The 1922 movie runs fairly close to the literary original (for the most part), especially when you add the appendix.  The appendix (in the edition I have—The Modern Library, 2001) is an essay titled “Sleepy Hollow.”  It reflects on Irving’s recollections of what Sleepy Hollow was like in his youth (he returned to the area to settle later in life).  The village church, which features in “The Legend,” provides a source of much of his reverie and this is incorporated into the early cinematic version as well, in the Sunday morning scene.  I also noticed how frequently psalmody enters the original story.  The tale does not mention the Bible, but psalmody was an early form of church music, and “The Legend” has Ichabod use it when he’s afraid as well as for teaching students to sing, for a few shiny shillings.

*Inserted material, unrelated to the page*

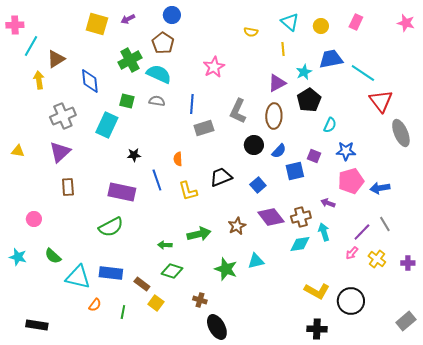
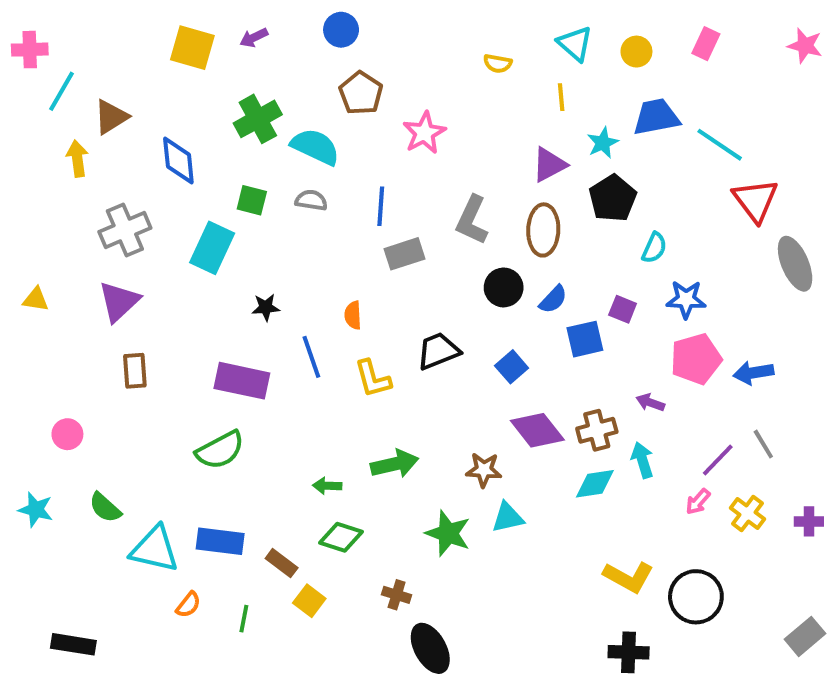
brown pentagon: (163, 43) -> (361, 93), moved
brown star: (237, 226) -> (484, 470), moved, turned 30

Washington Irving is sometimes credited with the invention of the short story as a literary form.    His younger contemporary Edgar Allan Poe worked in that format, and the two of them contended with making a living (the former more successfully) purely as literary writers.  Irving’s spooky tales, however, often have something of the comic about them.  His story-telling style uses folksy, folkloric exaggeration and humor to prevent it from becoming too dark.  Poe would snuff the candle and let the fear be unhindered.  I knew of Sleepy Hollow before I discovered Poe, and this recent resurgence is perhaps a way of exploring my own literary roots.  It’s nearly half-way through September already, and Tarrytown beckons. 

Write Brothers

Work interferes with my concentration.  I suspect I’m not alone among writers in this regard.  Just last week I had two fiction pieces accepted for publication (one of which won honorable mention), but the little time I can allot to writing is divided between fiction and non.  Up until now the non has been more successful at finding publishers, but last week might’ve tipped the balance a bit.  As someone who works well more than eight hours daily, culling that time for creative enterprises can be difficult.  I’m told that Isaac Asimov, in the days before personal computers, kept three typewriters, each with one of his projects ready to go.  He would work on the one he felt like at any given time without having to reload a single typewriter with a half-finished piece.  My laptop has the dubious advantage of keeping multiple windows open in which several projects are simultaneously active.

At the moment I have three book projects going; two nonfiction and one that will become novel number seven, if it ever gets finished.  Not only that, but my short stories file has many contenders for my rationed time.  Long ago I lost track of just how many tales there are—some are on disc and others are on paper.  Some are finished, awaiting revision, and others have just begun clawing their way into written form.  The problem is finding the time to work on them.  The oft-heard lament of the working writer is that life is more working than writing.  And having had some minor affirmation of my fictional functionality recently, I’d love to explore that a bit more, but who has time right now?  Even as I finish typing up my blog post for the day the hour to begin work is looming.

Stephen King’s advice to wannabe writers is to read.  A lot.  Although I do my best to keep this dictate among my personal commandments, I run into the immobile object of nine-to-five-plus repeatedly.  If I take a vacation (which is seldom) it is often “to get away,” but writing is more a matter of aging in place.  Finding your comfortable spot where your thoughts flow freely and where the coffee pot’s just in the kitchen and if an idea catches you before sunrise you can spend time wrestling it even after light filters in through the curtains.  Those are rare days since weekends are for doing the chores neglected in your forty-five-plus hour work week.  And settling between fiction and non is never an easy decision, especially when one has just received a vote of confidence before login time on a Monday morning.  For now, however, I have to concentrate on work.